Николай стоял на балконе и курил. Агнесса вышла к нему.
— Красиво, правда?
— Пожалуй. Чем болен ребенок? — тихо спросил он.
— Белокровие, — также тихо ответила она.
— Но это же излечимо! Не в России, так на Западе, я точно знаю. Мальчик имеет право на здоровье, если хоть один врач в мире может помочь ему.
Она задохнулась. Ослепительная надежда чуть не лишила ее чувств. Прижав руки к груди, Агнесса вернулась в комнату.
В дверь позвонили. Лидия Владимировна и Георгий Георгиевич, празднично одетые, настороженно переступили порог. В руках у матери были цветы, отец принес шампанское.
— Это так неожиданно! — заговорила мать взволнованным голосом. — Кто вы? Где вы познакомились? Когда?

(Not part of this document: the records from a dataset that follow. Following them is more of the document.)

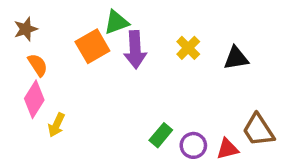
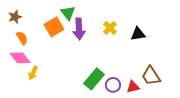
green triangle: (116, 22) -> (68, 13), turned -49
pink diamond: (34, 99) -> (20, 58), turned -70
green rectangle: (161, 135) -> (94, 79), size x1.5

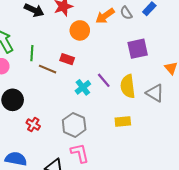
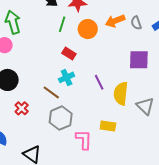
green line: (32, 53) -> (62, 24), moved
brown line: (48, 69) -> (51, 92), moved
cyan cross: (83, 87) -> (67, 77), moved
pink L-shape: (80, 153) -> (84, 140), moved

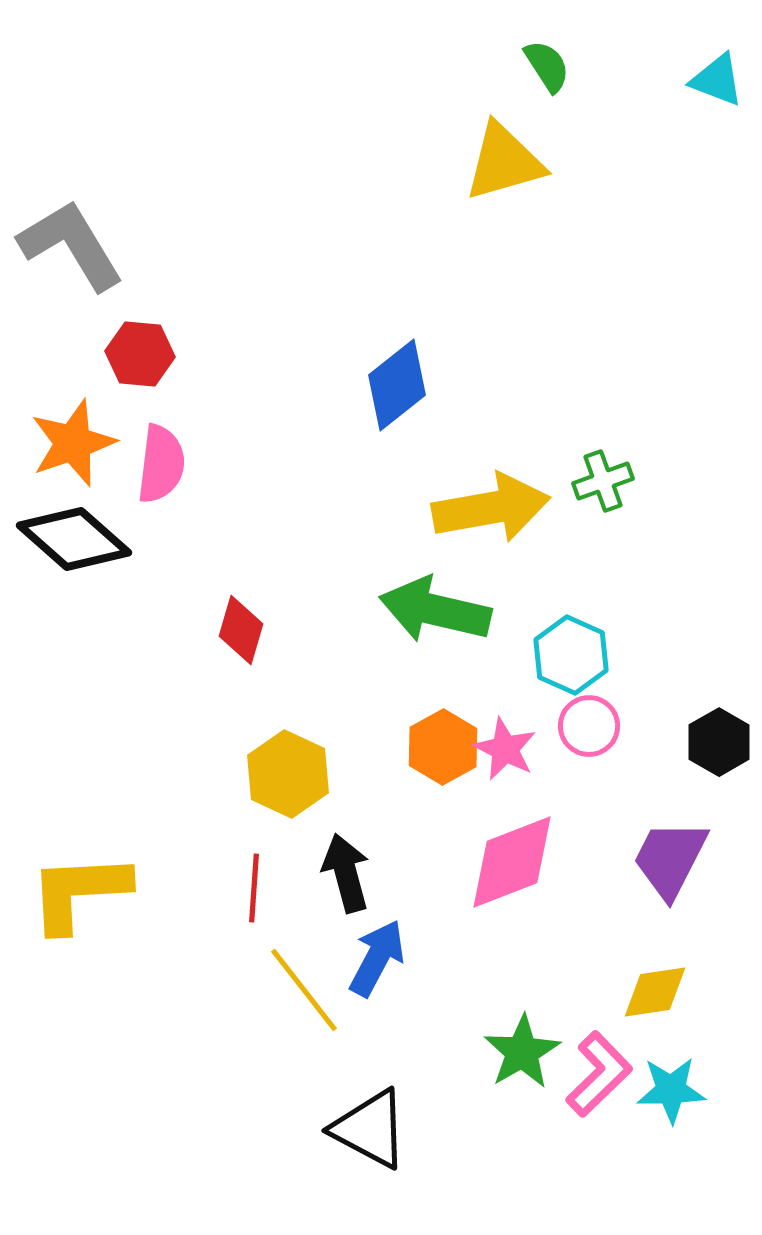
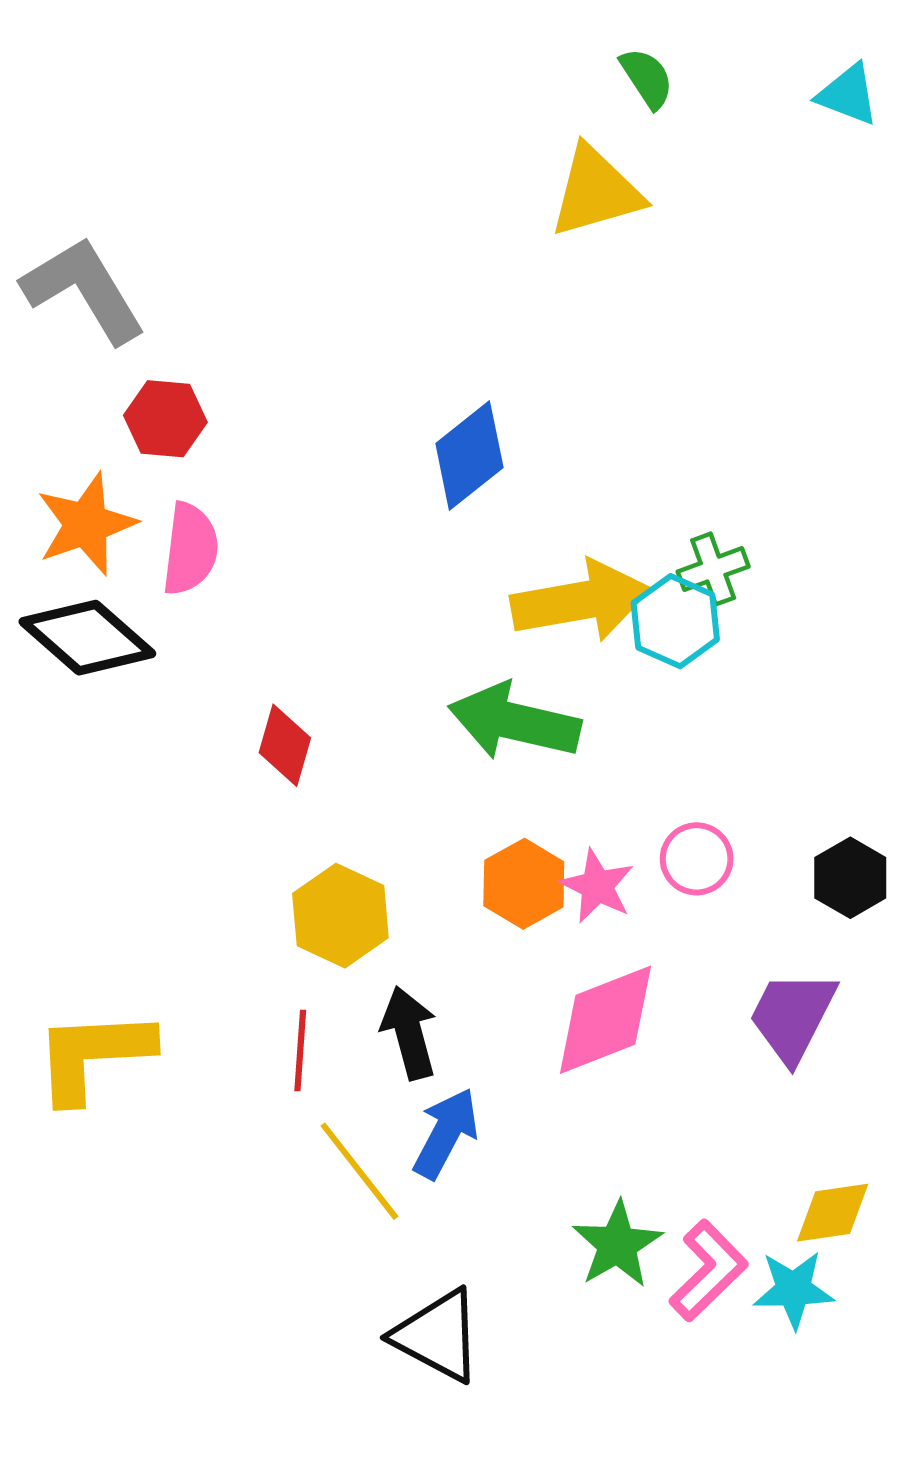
cyan hexagon: (571, 655) -> (675, 621), moved
yellow diamond: (655, 992) -> (833, 1213), moved

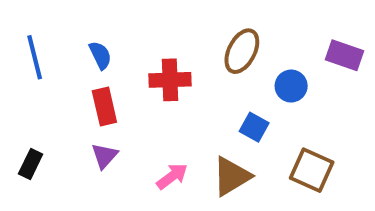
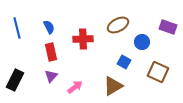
brown ellipse: (242, 51) -> (118, 25), turned 35
black rectangle: (31, 164) -> (15, 80), size x1.5
brown square: (312, 170) -> (158, 72), moved
pink arrow: (172, 176) -> (75, 87), moved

— Давайте чай пить, — воспротивилась дочь.
— Опять секреты. Кто вы, Николай? Геолог?
— Я дипломат, Лидия Владимировна. Работаю первым советником российского посольства в Швейцарии. Моя фамилия Горчаков.
Георгий Георгиевич вздрогнул, лицо его изобразило радостный ужас.
— Горчаков? Из тех самых? И тоже дипломат? — он обнял Николая. — Дайте на вас посмотреть… Какими судьбами? О, боже! Горчаков!
Первые полторы недели мая Москва, по старинке, гуляла на праздниках. Рабочие и служащие, распростившись друг с другом на долгие десять дней, набивали лукошки помидорной рассадой и отправлялись на дачные участки. В сельское хозяйство сместились на это время интересы самых закоренелых горожан. Садоводы-огородники, горожане-дачники, «вольные землепашцы» спешили до минуты использовать свободные дни для того, чтобы посадить огородные культуры в открытый грунт или под тепличную пленку, запустить природный круговорот для надежного прокорма своих семей в ненадежных российских обстоятельствах.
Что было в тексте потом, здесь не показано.